In patients with CKD, IPC had a tendency to decrease with the deterioration of renal function, but was not significantly correlated with eGFR (G1+2: n=69, 0.71±0.33, G3: n=83, 0.66±0.35, G4+5: n=83, 0.62±0.38×104 /μL). Patients with HD showed significantly lower IPC than patients with CKD (0.47±0.33×104 /μL, p < 0.05). On the other hand, patients with AKI showed significantly higher IPC than other groups at the peak of serum creatinine (0.99±0.76×104 /μL, p < 0.05). Among HD patients, patients with catheters showed significantly increased IPC compared to patients with fistulas (0.69 vs. 0.38×104 /μL, p < 0.05). Second, IPC was not correlated with thrombopoietin (r=-0.159) and IL-6 (r=0.223), but significantly related with thrombomodulin (r=0.359, P< 0.01) in HD patients.

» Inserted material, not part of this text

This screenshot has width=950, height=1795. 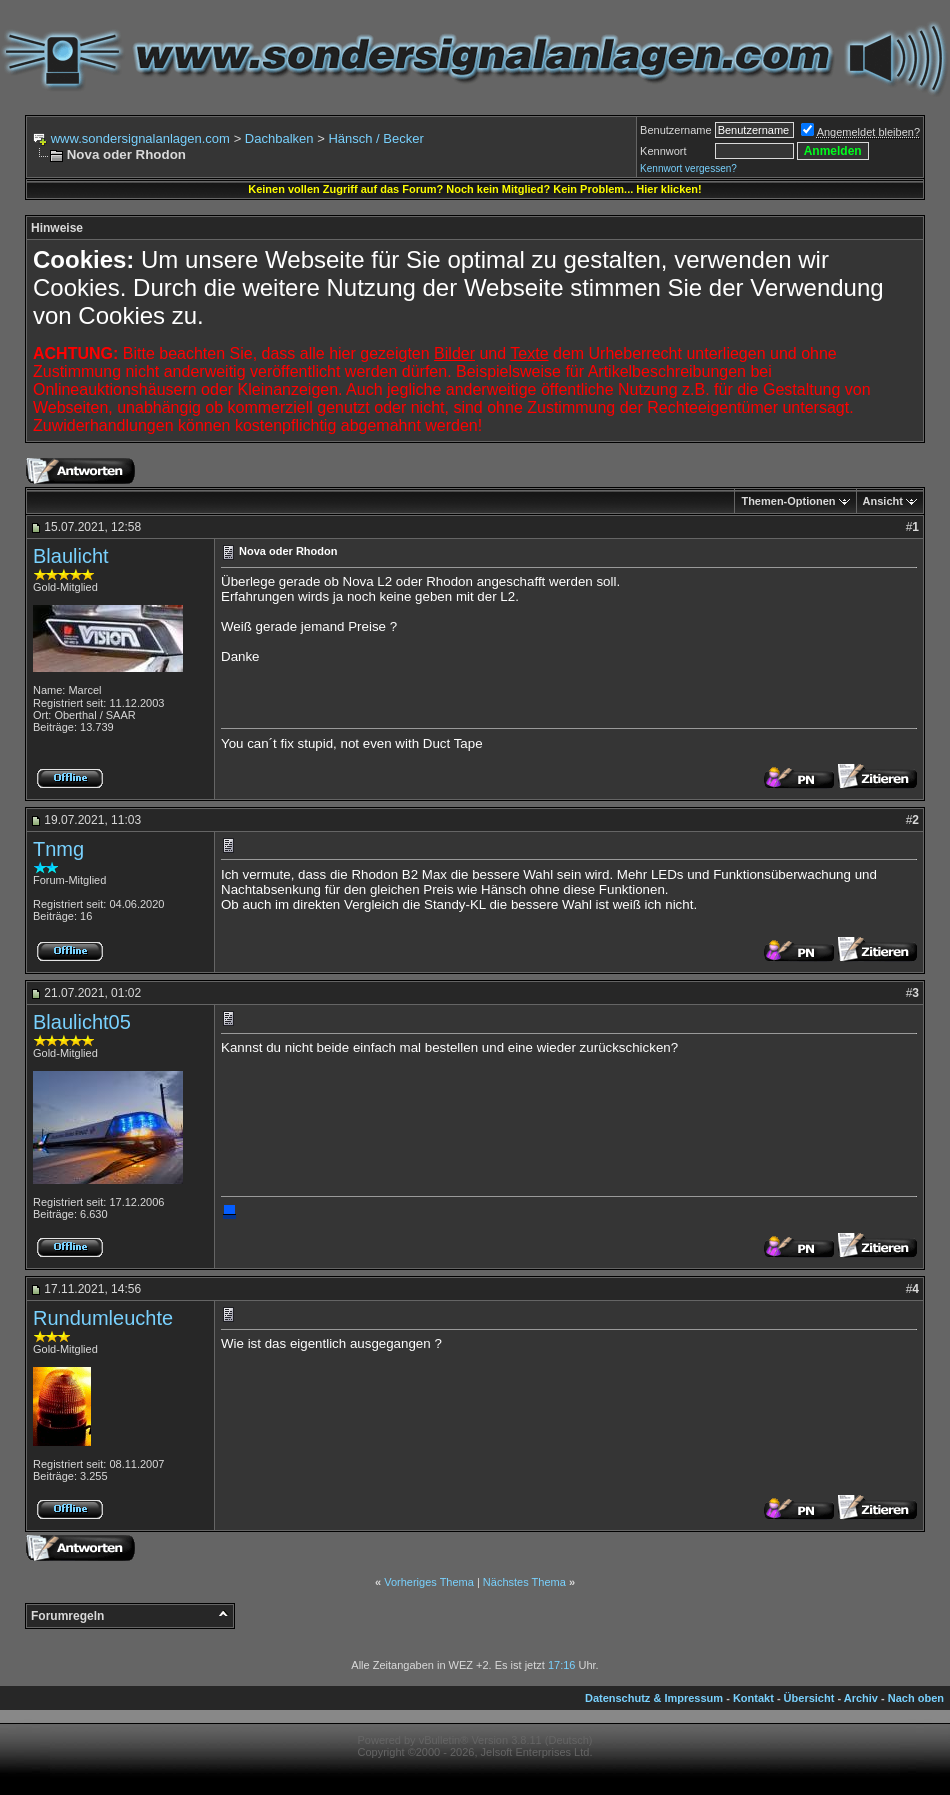 I want to click on Übersicht, so click(x=809, y=1698).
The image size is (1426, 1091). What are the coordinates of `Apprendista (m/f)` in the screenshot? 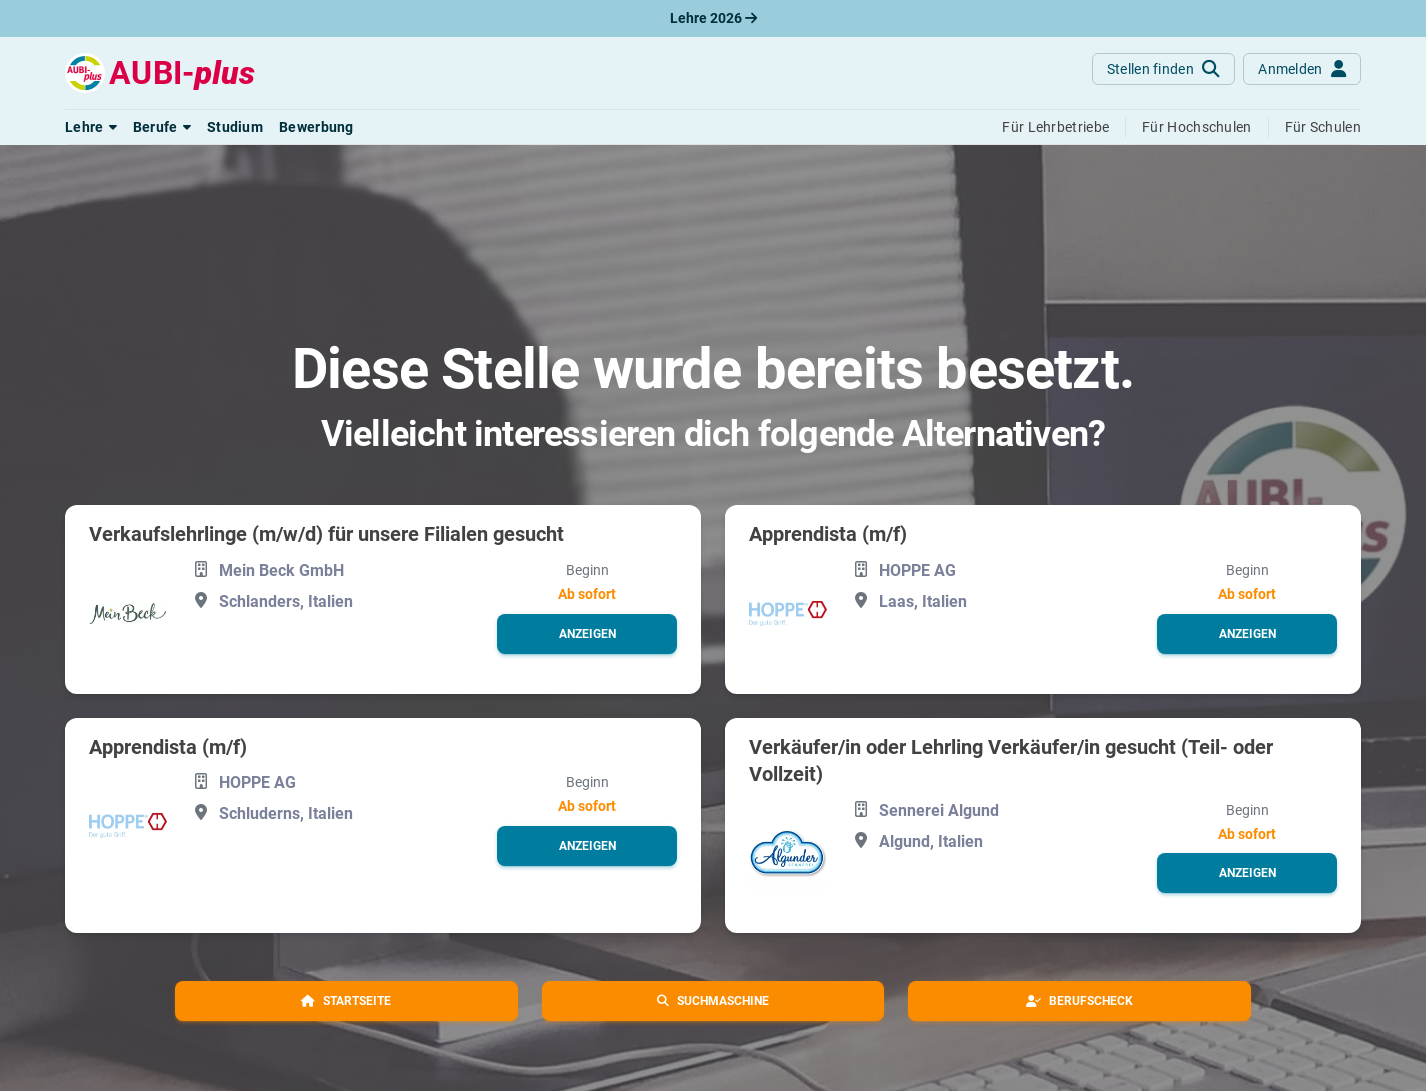 It's located at (828, 534).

HD patients showed decreased platelet activation compared to non-HD patients, suggesting that uremia might decrease the activation of platelets. In AKI patients, there was a transient platelet activation in the course of AKI. Microvascular endothelial dysfunction might cause platelet activation and intravascular thrombus formation.